Nous sont proposées plusieurs missions pour un total de six, découpées en plusieurs niveaux, certains étant assez courts, plus proches de la scénette à valeur cinématographique que ludique, pour venir à mesure de notre progression vers des niveaux plus longs se rapprochant un peu plus de ce que ses prédécesseurs pouvaient proposer. Cela ne veut pas dire que ce Medal of Honor ne souffre pas de gros soucis de rythme à cause de niveaux parfois trop courts nous donnant la désagréable impression de passer plus de temps devant des écrans de chargement qu’à se divertir en combattant les forces du mal.

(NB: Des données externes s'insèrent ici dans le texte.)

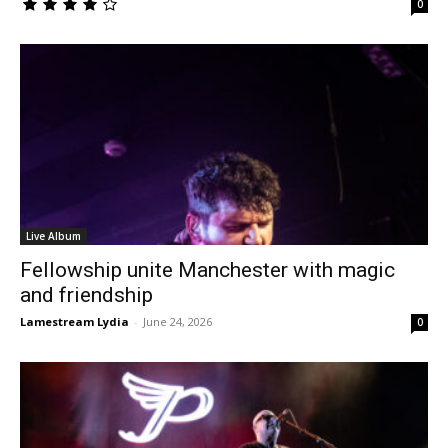
0
Live Album
Fellowship unite Manchester with magic
and friendship
Lamestream Lydia
-
June 24, 2026
0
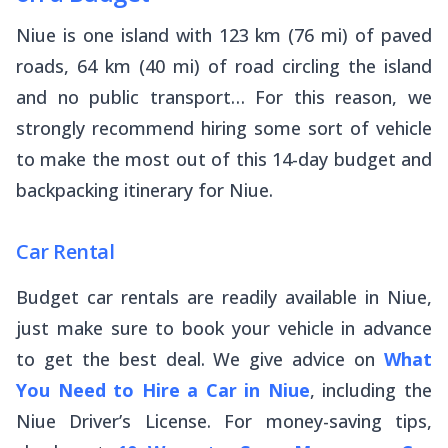
Niue is one island with 123 km (76 mi) of paved
roads, 64 km (40 mi) of road circling the island
and no public transport… For this reason, we
strongly recommend hiring some sort of vehicle
to make the most out of this 14-day budget and
backpacking itinerary for Niue.
Car Rental
Budget car rentals are readily available in Niue,
just make sure to book your vehicle in advance
to get the best deal. We give advice on
What
You Need to Hire a Car in Niue
, including the
Niue Driver’s License. For money-saving tips,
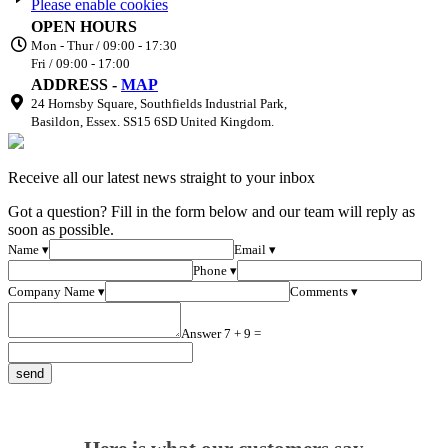
Please enable cookies
OPEN HOURS
Mon - Thur / 09:00 - 17:30
Fri / 09:00 - 17:00
ADDRESS -
MAP
24 Hornsby Square, Southfields Industrial Park,
Basildon, Essex. SS15 6SD United Kingdom.
Receive all our latest news straight to your inbox
Got a question? Fill in the form below and our team will reply as
soon as possible.
Name ▾
Email ▾
Phone ▾
Company Name ▾
Comments ▾
Answer 7 + 9 =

Sur le fond, le gameplay reste on ne peut plus basique, consistant la plupart du temps à éliminer des ennemis qui viendront souvent par vagues, avec à l’occasion quelques objectifs secondaires à remplir histoire de briser la monotonie. On ne s’en plaindra pas quand les niveaux se font divertissants et bien rythmés ; on le fera un peu plus quand le jeu s’enfoncera dans un coup de mou à l’image de sa mission en tank atroce de désintérêt avec son absence d’enjeu et dénuée de la moindre excitation. 

On pestera aussi contre le fait que parfois les contrôles réagissent bizarrement, la détection de nos mains n’étant pas toujours au poil, qui au lieu d’attraper une grenade sur notre poitrine pourrait très bien au contraire attraper à la place une de nos armes d’épaule. Pourtant globalement très propre sur sa jouabilité, ce Medal of Honor souffre de ce souci et de quelques bugs de collision sensiblement énervants, surtout en plein milieu d’une action soutenue. On évolue ainsi entre des moments divertissants dont on aura rêvé depuis toujours et la déception que cela aurait pu être tellement plus.

La scène du débarquement est par ailleurs la représentation parfaite du problème majeur qui ternit ce jeu, soucis de finition mis à part. Cette scène mythique du précédemment cité Allied Assault était aussi et surtout un morceau d’anthologie du jeu vidéo. Si retrouver ce passage dans Above & Beyond fait plaisir (toute proportion gardée sur l’idée de plaisir ici, il s’agit bien évidemment de ne pas oublier l’horreur réelle de cette guerre), on ne peut s’empêcher de trouver la session trop courte, téléphonée et peu originale, au gameplay fonctionnel mais sans intérêt. Ce passage est aussi étonnamment vide, affichant finalement peu de soldats, peu d’action et rien qui impressionne. 

Au-delà d’une campagne en solitaire, nous est également proposé un mode multijoueur en ligne. Plutôt sympathique, il reprend les grandes lignes du gameplay de sa campagne. Le TTK y est cependant assez court – TTK voulant dire Time To Kill, un terme usé pour décrire le temps nécessaire pour éliminer un adversaire – rendant les affrontements courts et parfois frustrants. Certaines armes ont par ailleurs une puissance de feu ridicule rendant les échanges de coups de feu par moment déséquilibrés. 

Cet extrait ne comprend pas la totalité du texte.